(Work to complete):
Your answer must be the full set of entries, reproduced exactly.
[[ Material for this exercise open ]]
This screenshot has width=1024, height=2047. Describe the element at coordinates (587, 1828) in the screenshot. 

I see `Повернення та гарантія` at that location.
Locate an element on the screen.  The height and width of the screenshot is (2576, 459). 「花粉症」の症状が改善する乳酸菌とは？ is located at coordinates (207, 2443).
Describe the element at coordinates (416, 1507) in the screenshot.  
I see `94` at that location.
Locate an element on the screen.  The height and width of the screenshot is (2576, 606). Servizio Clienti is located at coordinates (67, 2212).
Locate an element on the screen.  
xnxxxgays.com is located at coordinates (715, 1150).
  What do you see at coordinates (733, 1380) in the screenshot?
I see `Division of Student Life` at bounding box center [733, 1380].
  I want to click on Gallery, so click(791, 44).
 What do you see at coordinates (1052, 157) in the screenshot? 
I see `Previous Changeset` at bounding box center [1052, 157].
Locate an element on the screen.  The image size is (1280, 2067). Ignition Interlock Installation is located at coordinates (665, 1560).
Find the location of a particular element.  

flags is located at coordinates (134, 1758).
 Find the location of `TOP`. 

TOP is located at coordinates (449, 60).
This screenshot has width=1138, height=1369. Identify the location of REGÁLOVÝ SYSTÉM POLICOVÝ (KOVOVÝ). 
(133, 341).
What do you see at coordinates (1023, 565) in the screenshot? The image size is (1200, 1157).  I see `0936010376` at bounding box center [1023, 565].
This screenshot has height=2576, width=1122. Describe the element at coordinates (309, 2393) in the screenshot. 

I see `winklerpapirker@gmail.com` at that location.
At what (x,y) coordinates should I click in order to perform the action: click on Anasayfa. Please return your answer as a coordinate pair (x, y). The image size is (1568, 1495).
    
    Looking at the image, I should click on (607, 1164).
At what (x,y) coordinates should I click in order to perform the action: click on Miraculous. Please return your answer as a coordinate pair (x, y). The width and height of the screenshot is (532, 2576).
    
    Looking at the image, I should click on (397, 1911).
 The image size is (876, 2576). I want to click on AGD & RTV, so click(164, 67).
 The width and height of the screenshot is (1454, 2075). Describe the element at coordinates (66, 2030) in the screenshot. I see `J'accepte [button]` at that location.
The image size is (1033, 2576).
[[ Material for this exercise closed ]]
(Answer to this task):
This screenshot has width=1024, height=2047. Describe the element at coordinates (587, 1828) in the screenshot. 

I see `Повернення та гарантія` at that location.
Locate an element on the screen.  The height and width of the screenshot is (2576, 459). 「花粉症」の症状が改善する乳酸菌とは？ is located at coordinates (207, 2443).
Describe the element at coordinates (416, 1507) in the screenshot.  
I see `94` at that location.
Locate an element on the screen.  The height and width of the screenshot is (2576, 606). Servizio Clienti is located at coordinates (67, 2212).
Locate an element on the screen.  
xnxxxgays.com is located at coordinates (715, 1150).
  What do you see at coordinates (733, 1380) in the screenshot?
I see `Division of Student Life` at bounding box center [733, 1380].
  I want to click on Gallery, so click(791, 44).
 What do you see at coordinates (1052, 157) in the screenshot? 
I see `Previous Changeset` at bounding box center [1052, 157].
Locate an element on the screen.  The image size is (1280, 2067). Ignition Interlock Installation is located at coordinates (665, 1560).
Find the location of a particular element.  

flags is located at coordinates (134, 1758).
 Find the location of `TOP`. 

TOP is located at coordinates (449, 60).
This screenshot has width=1138, height=1369. Identify the location of REGÁLOVÝ SYSTÉM POLICOVÝ (KOVOVÝ). 
(133, 341).
What do you see at coordinates (1023, 565) in the screenshot? The image size is (1200, 1157).  I see `0936010376` at bounding box center [1023, 565].
This screenshot has height=2576, width=1122. Describe the element at coordinates (309, 2393) in the screenshot. 

I see `winklerpapirker@gmail.com` at that location.
At what (x,y) coordinates should I click in order to perform the action: click on Anasayfa. Please return your answer as a coordinate pair (x, y). The image size is (1568, 1495).
    
    Looking at the image, I should click on (607, 1164).
At what (x,y) coordinates should I click in order to perform the action: click on Miraculous. Please return your answer as a coordinate pair (x, y). The width and height of the screenshot is (532, 2576).
    
    Looking at the image, I should click on (397, 1911).
 The image size is (876, 2576). I want to click on AGD & RTV, so click(164, 67).
 The width and height of the screenshot is (1454, 2075). Describe the element at coordinates (66, 2030) in the screenshot. I see `J'accepte [button]` at that location.
The image size is (1033, 2576).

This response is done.